## Instructions for the task
In this exercise, the data must be written out exactly.

## Data
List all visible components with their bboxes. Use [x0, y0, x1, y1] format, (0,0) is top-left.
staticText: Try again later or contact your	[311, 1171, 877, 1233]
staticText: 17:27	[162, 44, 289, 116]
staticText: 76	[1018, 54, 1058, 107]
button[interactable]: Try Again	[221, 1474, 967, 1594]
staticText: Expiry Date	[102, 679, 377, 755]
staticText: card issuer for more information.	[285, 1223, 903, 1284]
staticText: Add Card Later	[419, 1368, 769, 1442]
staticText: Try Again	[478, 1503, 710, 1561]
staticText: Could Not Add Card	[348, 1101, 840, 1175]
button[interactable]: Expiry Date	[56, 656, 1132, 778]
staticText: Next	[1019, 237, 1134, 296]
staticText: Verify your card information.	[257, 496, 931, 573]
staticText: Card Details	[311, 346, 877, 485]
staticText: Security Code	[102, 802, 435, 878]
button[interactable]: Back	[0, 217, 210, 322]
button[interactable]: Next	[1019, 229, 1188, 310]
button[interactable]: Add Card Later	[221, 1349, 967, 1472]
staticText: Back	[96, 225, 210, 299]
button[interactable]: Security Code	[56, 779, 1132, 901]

## Solution to this exercise
List all visible components with their bboxes. Use [x0, y0, x1, y1] format, (0,0) is top-left.
staticText: Try again later or contact your	[311, 1171, 877, 1233]
staticText: 17:27	[162, 44, 289, 116]
staticText: 76	[1018, 54, 1058, 107]
button[interactable]: Try Again	[221, 1474, 967, 1594]
staticText: Expiry Date	[102, 679, 377, 755]
staticText: card issuer for more information.	[285, 1223, 903, 1284]
staticText: Add Card Later	[419, 1368, 769, 1442]
staticText: Try Again	[478, 1503, 710, 1561]
staticText: Could Not Add Card	[348, 1101, 840, 1175]
button[interactable]: Expiry Date	[56, 656, 1132, 778]
staticText: Next	[1019, 237, 1134, 296]
staticText: Verify your card information.	[257, 496, 931, 573]
staticText: Card Details	[311, 346, 877, 485]
staticText: Security Code	[102, 802, 435, 878]
button[interactable]: Back	[0, 217, 210, 322]
button[interactable]: Next	[1019, 229, 1188, 310]
button[interactable]: Add Card Later	[221, 1349, 967, 1472]
staticText: Back	[96, 225, 210, 299]
button[interactable]: Security Code	[56, 779, 1132, 901]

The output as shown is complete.